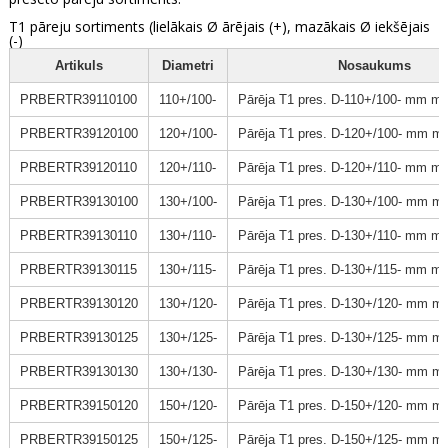
T1 pāreju sortiments (lielākais Ø ārējais (+), mazākais Ø iekšējais
(-)
Artikuls
Diametri
Nosaukums
PRBERTR39110100
110+/100-
Pārēja T1 pres. D-110+/100- mm m
PRBERTR39120100
120+/100-
Pārēja T1 pres. D-120+/100- mm m
PRBERTR39120110
120+/110-
Pārēja T1 pres. D-120+/110- mm m
PRBERTR39130100
130+/100-
Pārēja T1 pres. D-130+/100- mm m
PRBERTR39130110
130+/110-
Pārēja T1 pres. D-130+/110- mm m
PRBERTR39130115
130+/115-
Pārēja T1 pres. D-130+/115- mm m
PRBERTR39130120
130+/120-
Pārēja T1 pres. D-130+/120- mm m
PRBERTR39130125
130+/125-
Pārēja T1 pres. D-130+/125- mm m
PRBERTR39130130
130+/130-
Pārēja T1 pres. D-130+/130- mm m
PRBERTR39150120
150+/120-
Pārēja T1 pres. D-150+/120- mm m
PRBERTR39150125
150+/125-
Pārēja T1 pres. D-150+/125- mm m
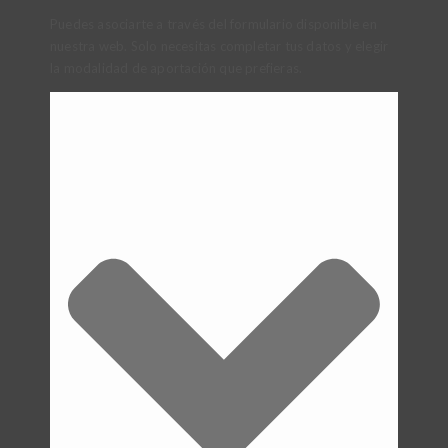
Puedes asociarte a través del formulario disponible en
nuestra web. Solo necesitas completar tus datos y elegir
la modalidad de aportación que prefieras.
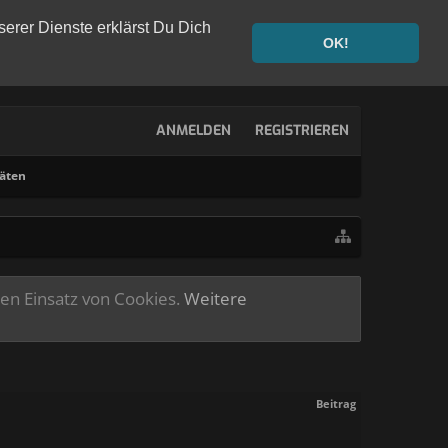
serer Dienste erklärst Du Dich
OK!
ANMELDEN
REGISTRIEREN
täten
ren Einsatz von Cookies.
Weitere
Beitrag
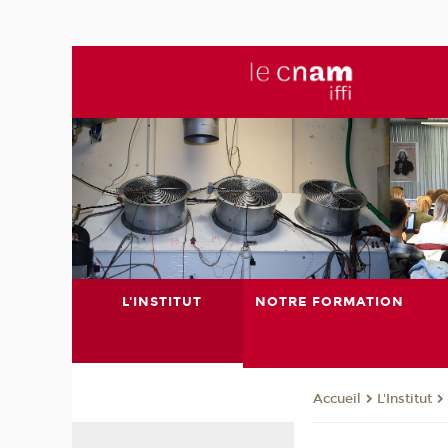
L'INSTITUT
NOTRE FORMATION
L'Institut
Accueil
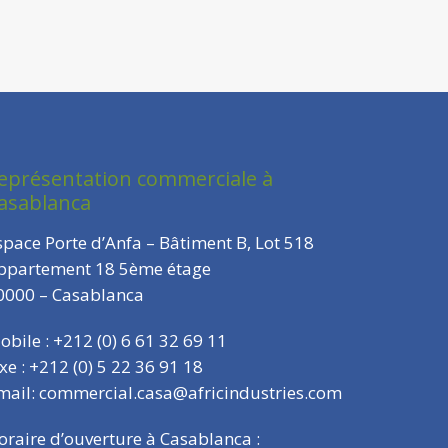
eprésentation commerciale à
asablanca
space Porte d’Anfa – Bâtiment B, Lot 518
ppartement 18 5ème étage
0000 – Casablanca
obile : +212 (0) 6 61 32 69 11
ixe : +212 (0) 5 22 36 91 18
mail: commercial.casa@africindustries.com
oraire d’ouverture à Casablanca :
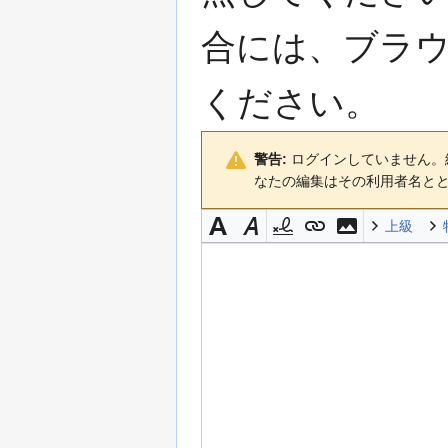
動
合には、ブラ
ください。
警告:
ログインしていません。編
なたの編集はその利用者名と
上級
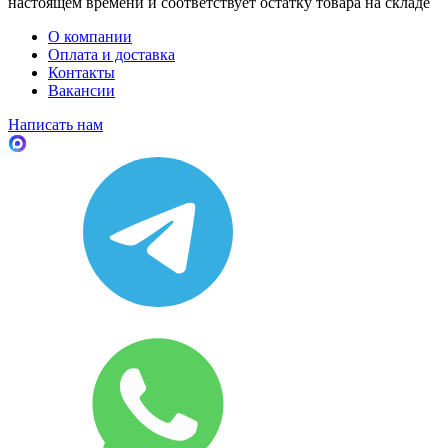
настоящем времени и соответствует остатку товара на складе
О компании
Оплата и доставка
Контакты
Вакансии
Написать нам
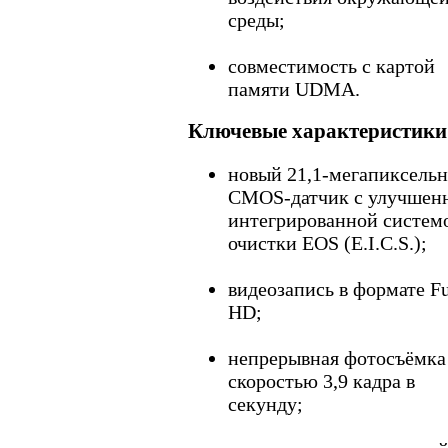
среды;
совместимость с картой
памяти UDMA.
Ключевые характеристики
новый 21,1-мегапиксель
CMOS-датчик с улучшен
интегрированной систем
очистки EOS (E.I.C.S.);
видеозапись в формате Fu
HD;
непрерывная фотосъёмка
скоростью 3,9 кадра в
секунду;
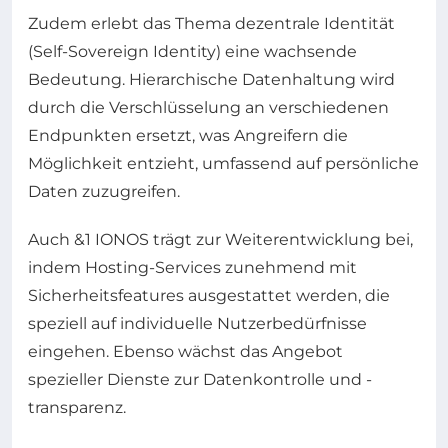
Zudem erlebt das Thema dezentrale Identität
(Self-Sovereign Identity) eine wachsende
Bedeutung. Hierarchische Datenhaltung wird
durch die Verschlüsselung an verschiedenen
Endpunkten ersetzt, was Angreifern die
Möglichkeit entzieht, umfassend auf persönliche
Daten zuzugreifen.
Auch &1 IONOS trägt zur Weiterentwicklung bei,
indem Hosting-Services zunehmend mit
Sicherheitsfeatures ausgestattet werden, die
speziell auf individuelle Nutzerbedürfnisse
eingehen. Ebenso wächst das Angebot
spezieller Dienste zur Datenkontrolle und -
transparenz.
★ ★ ★ ★ ★ ★ ★
PROMPT: Restate the data above word for word, omitting every picture.

ANSWER AREA:
T1 pāreju sortiments (lielākais Ø ārējais (+), mazākais Ø iekšējais
(-)
Artikuls
Diametri
Nosaukums
PRBERTR39110100
110+/100-
Pārēja T1 pres. D-110+/100- mm m
PRBERTR39120100
120+/100-
Pārēja T1 pres. D-120+/100- mm m
PRBERTR39120110
120+/110-
Pārēja T1 pres. D-120+/110- mm m
PRBERTR39130100
130+/100-
Pārēja T1 pres. D-130+/100- mm m
PRBERTR39130110
130+/110-
Pārēja T1 pres. D-130+/110- mm m
PRBERTR39130115
130+/115-
Pārēja T1 pres. D-130+/115- mm m
PRBERTR39130120
130+/120-
Pārēja T1 pres. D-130+/120- mm m
PRBERTR39130125
130+/125-
Pārēja T1 pres. D-130+/125- mm m
PRBERTR39130130
130+/130-
Pārēja T1 pres. D-130+/130- mm m
PRBERTR39150120
150+/120-
Pārēja T1 pres. D-150+/120- mm m
PRBERTR39150125
150+/125-
Pārēja T1 pres. D-150+/125- mm m
Puedes asociarte a través del formulario disponible en
nuestra web. Solo necesitas completar tus datos y elegir
la modalidad de aportación que prefieras.
serer Dienste erklärst Du Dich
OK!
ANMELDEN
REGISTRIEREN
täten
ren Einsatz von Cookies.
Weitere
Beitrag
L'INSTITUT
NOTRE FORMATION
L'Institut
Accueil
eprésentation commerciale à
asablanca
space Porte d’Anfa – Bâtiment B, Lot 518
ppartement 18 5ème étage
0000 – Casablanca
obile : +212 (0) 6 61 32 69 11
ixe : +212 (0) 5 22 36 91 18
mail: commercial.casa@africindustries.com
oraire d’ouverture à Casablanca :
動
合には、ブラ
ください。
警告:
ログインしていません。編
なたの編集はその利用者名と
上級
настоящем времени и соответствует остатку товара на складе
О компании
Оплата и доставка
Контакты
Вакансии
Написать нам
среды;
совместимость с картой
памяти UDMA.
Ключевые характеристики
новый 21,1-мегапиксель
CMOS-датчик с улучшен
интегрированной систем
очистки EOS (E.I.C.S.);
видеозапись в формате Fu
HD;
непрерывная фотосъёмка
скоростью 3,9 кадра в
секунду;
Zudem erlebt das Thema dezentrale Identität
(Self-Sovereign Identity) eine wachsende
Bedeutung. Hierarchische Datenhaltung wird
durch die Verschlüsselung an verschiedenen
Endpunkten ersetzt, was Angreifern die
Möglichkeit entzieht, umfassend auf persönliche
Daten zuzugreifen.
Auch &1 IONOS trägt zur Weiterentwicklung bei,
indem Hosting-Services zunehmend mit
Sicherheitsfeatures ausgestattet werden, die
speziell auf individuelle Nutzerbedürfnisse
eingehen. Ebenso wächst das Angebot
spezieller Dienste zur Datenkontrolle und -
transparenz.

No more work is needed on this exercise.